The generic shred of beauty you adore is the exact kind I hate.
I look down on it with disdain,
the purest form of animosity.
You expect the needle and the mask to rewind the disgust created.
You put the utmost faith in hopes that you won’t feel a thing.
The anesthetic blend you breathe in won’t fail for a second.
I smile at your second-guessing,
laugh at how stupid you sound.
You expect the doctor’s words and the dizziness to be faltered.
You put the utmost faith in the One you think will relieve your pain.
The only problem is that your God is not the reliever of pain, but the bringer.
I hear the delicate whispers about the hallway, hoping you won’t come to.
You expect for all this to go by easily and smoothly, no remembrance.
You put your utmost faith in the hopes of no hallucinations, no side-effects.
The sedative they shoot through your veins is the best reassurance.
I laugh lightly at your assumptions; I hope you have the worst trip of your life.
You expect for the sutures marked across your skin to fade without complication.

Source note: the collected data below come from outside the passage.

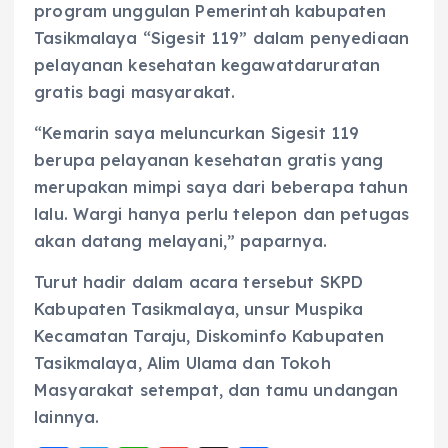
program unggulan Pemerintah kabupaten
Tasikmalaya “Sigesit 119” dalam penyediaan
pelayanan kesehatan kegawatdaruratan
gratis bagi masyarakat.
“Kemarin saya meluncurkan Sigesit 119
berupa pelayanan kesehatan gratis yang
merupakan mimpi saya dari beberapa tahun
lalu. Wargi hanya perlu telepon dan petugas
akan datang melayani,” paparnya.
Turut hadir dalam acara tersebut SKPD
Kabupaten Tasikmalaya, unsur Muspika
Kecamatan Taraju, Diskominfo Kabupaten
Tasikmalaya, Alim Ulama dan Tokoh
Masyarakat setempat, dan tamu undangan
lainnya.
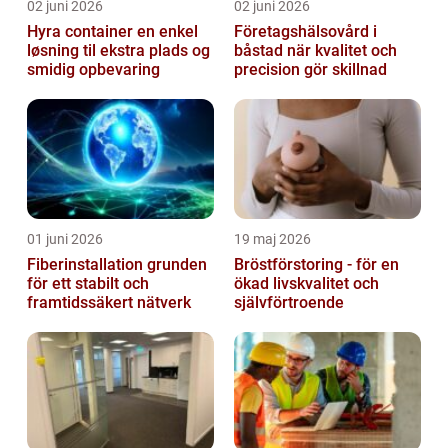
02 juni 2026
02 juni 2026
Hyra container en enkel
Företagshälsovård i
løsning til ekstra plads og
båstad när kvalitet och
smidig opbevaring
precision gör skillnad
01 juni 2026
19 maj 2026
Fiberinstallation grunden
Bröstförstoring - för en
för ett stabilt och
ökad livskvalitet och
framtidssäkert nätverk
självförtroende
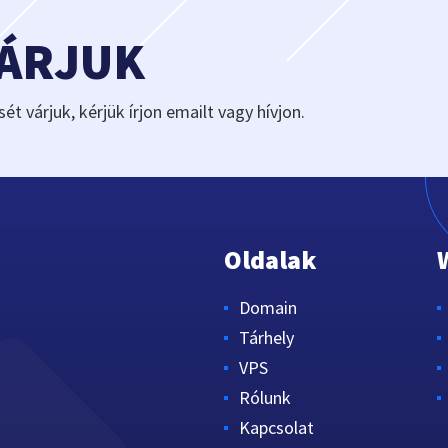
VÁRJUK
sét várjuk, kérjük írjon emailt vagy hívjon.
Oldalak
Domain
Tárhely
VPS
Rólunk
Kapcsolat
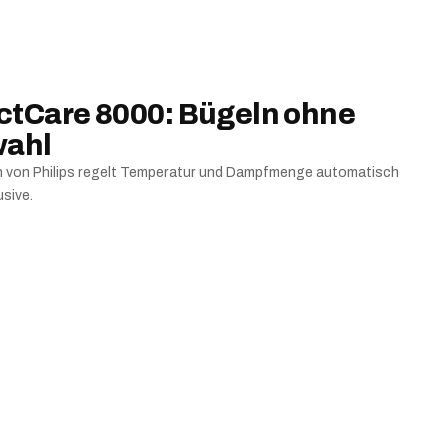
ectCare 8000: Bügeln ohne
wahl
 von Philips regelt Temperatur und Dampfmenge automatisch
sive.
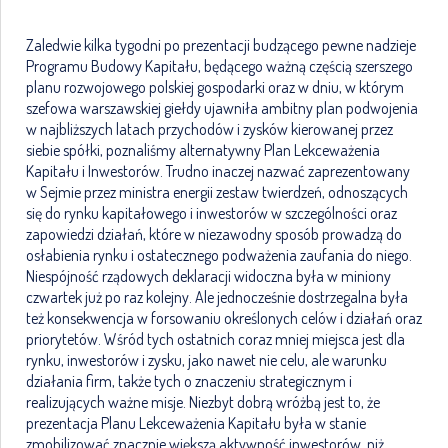
Zaledwie kilka tygodni po prezentacji budzącego pewne nadzieje
Programu Budowy Kapitału, będącego ważną częścią szerszego
planu rozwojowego polskiej gospodarki oraz w dniu, w którym
szefowa warszawskiej giełdy ujawniła ambitny plan podwojenia
w najbliższych latach przychodów i zysków kierowanej przez
siebie spółki, poznaliśmy alternatywny Plan Lekceważenia
Kapitału i Inwestorów. Trudno inaczej nazwać zaprezentowany
w Sejmie przez ministra energii zestaw twierdzeń, odnoszących
się do rynku kapitałowego i inwestorów w szczególności oraz
zapowiedzi działań, które w niezawodny sposób prowadzą do
osłabienia rynku i ostatecznego podważenia zaufania do niego.
Niespójność rządowych deklaracji widoczna była w miniony
czwartek już po raz kolejny. Ale jednocześnie dostrzegalna była
też konsekwencja w forsowaniu określonych celów i działań oraz
priorytetów. Wśród tych ostatnich coraz mniej miejsca jest dla
rynku, inwestorów i zysku, jako nawet nie celu, ale warunku
działania firm, także tych o znaczeniu strategicznym i
realizujących ważne misje. Niezbyt dobrą wróżbą jest to, że
prezentacja Planu Lekceważenia Kapitału była w stanie
zmobilizować znacznie większą aktywność inwestorów, niż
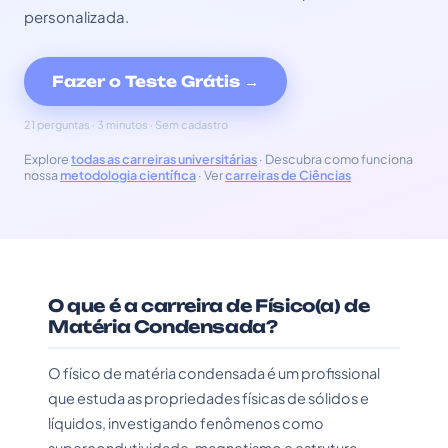
personalizada.
Fazer o Teste Grátis →
21 perguntas · 3 minutos · Sem cadastro
Explore
todas as carreiras universitárias
· Descubra como funciona
nossa
metodologia científica
· Ver
carreiras de Ciências
O que é a carreira de Físico(a) de
Matéria Condensada?
O físico de matéria condensada é um profissional
que estuda as propriedades físicas de sólidos e
líquidos, investigando fenômenos como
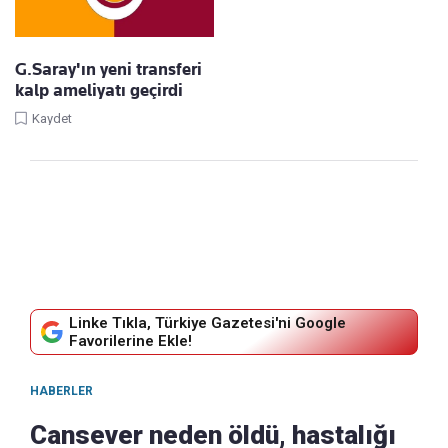
G.Saray'ın yeni transferi
kalp ameliyatı geçirdi
Kaydet
Linke Tıkla, Türkiye Gazetesi'ni Google
Favorilerine Ekle!
HABERLER
Cansever neden öldü, hastalığı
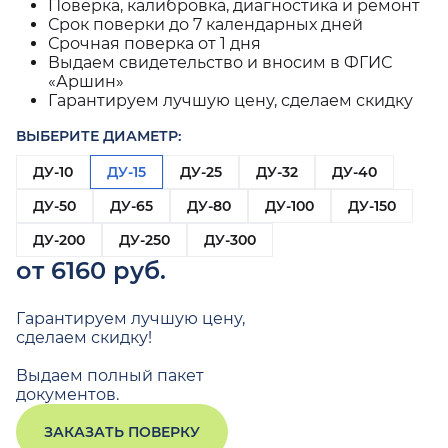
Поверка, калибровка, диагностика и ремонт
Срок поверки до 7 календарных дней
Срочная поверка от 1 дня
Выдаем свидетельство и вносим в ФГИС
«Аршин»
Гарантируем лучшую цену, сделаем скидку
ВЫБЕРИТЕ ДИАМЕТР:
ДУ-10
ДУ-15
ДУ-25
ДУ-32
ДУ-40
ДУ-50
ДУ-65
ДУ-80
ДУ-100
ДУ-150
ДУ-200
ДУ-250
ДУ-300
от 6160 руб.
Гарантируем лучшую цену,
сделаем скидку!
Выдаем полный пакет
документов.
ЗАКАЗАТЬ ПОВЕРКУ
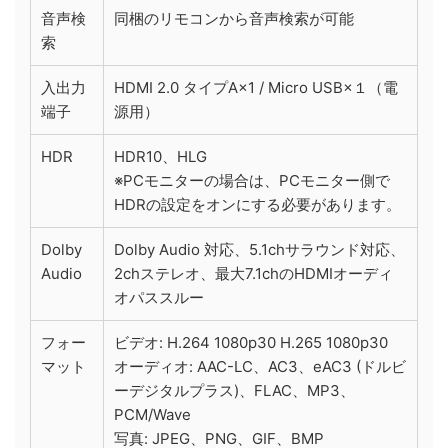
音声検
同梱のリモコンから音声検索が可能
索
入出力
HDMI 2.0 タイプA×1 / Micro USB×１（電
端子
源用）
HDR
HDR10、HLG
※PCモニターの場合は、PCモニター側で
HDRの設定をオンにする必要があります。
Dolby
Dolby Audio 対応、5.1chサラウンド対応、
Audio
2chステレオ、最大7.1chのHDMIオーディ
オパススルー
フォー
ビデオ: H.264 1080p30 H.265 1080p30
マット
オーディオ: AAC-LC、AC3、eAC3 (ドルビ
ーデジタルプラス)、FLAC、MP3、
PCM/Wave
写真: JPEG、PNG、GIF、BMP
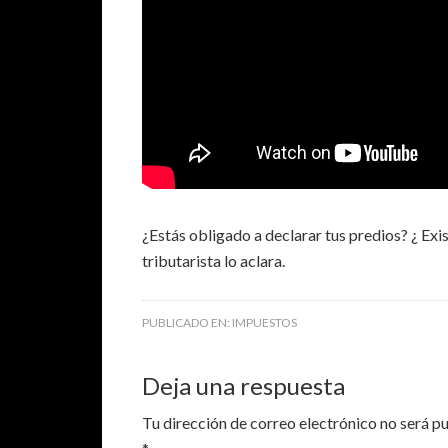
¿Estás obligado a declarar tus predios? ¿ Ex
tributarista lo aclara.
PUBLICADO EN:
IMPUESTOS
Deja una respuesta
Tu dirección de correo electrónico no será p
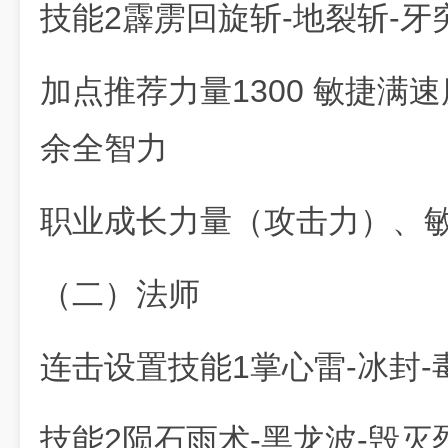
技能2霹雳回旋斩-地裂斩-牙
加点推荐力量1300 敏捷满
余全智力
职业成长力量（攻击力）、
（二）法师
连击设置技能1掌心雷-冰封-
技能2陨石雨术-黑龙波-毁灭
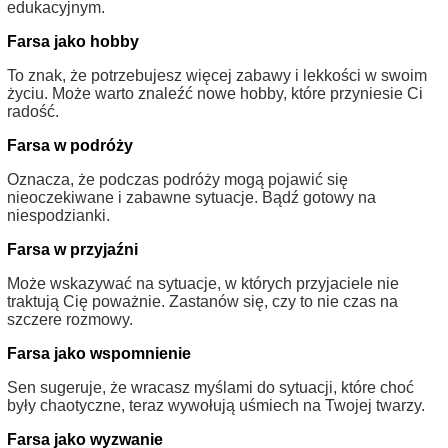
edukacyjnym.
Farsa jako hobby
To znak, że potrzebujesz więcej zabawy i lekkości w swoim
życiu. Może warto znaleźć nowe hobby, które przyniesie Ci
radość.
Farsa w podróży
Oznacza, że podczas podróży mogą pojawić się
nieoczekiwane i zabawne sytuacje. Bądź gotowy na
niespodzianki.
Farsa w przyjaźni
Może wskazywać na sytuacje, w których przyjaciele nie
traktują Cię poważnie. Zastanów się, czy to nie czas na
szczere rozmowy.
Farsa jako wspomnienie
Sen sugeruje, że wracasz myślami do sytuacji, które choć
były chaotyczne, teraz wywołują uśmiech na Twojej twarzy.
Farsa jako wyzwanie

You put your utmost faith in something that you know nothing about.
The research you so cleverly devised beforehand is pointless,
you know nothing. I don’t know what’s worse, your priorities or the way you scream.
You expect for me to believe the reasons why, your foolish excuses.
You put your utmost faith in whatever you choose to fall in love with.
The different kind of beauty you hungered for wasn’t worth the price you paid.
I hate the way you scream, despite how I love to hear it.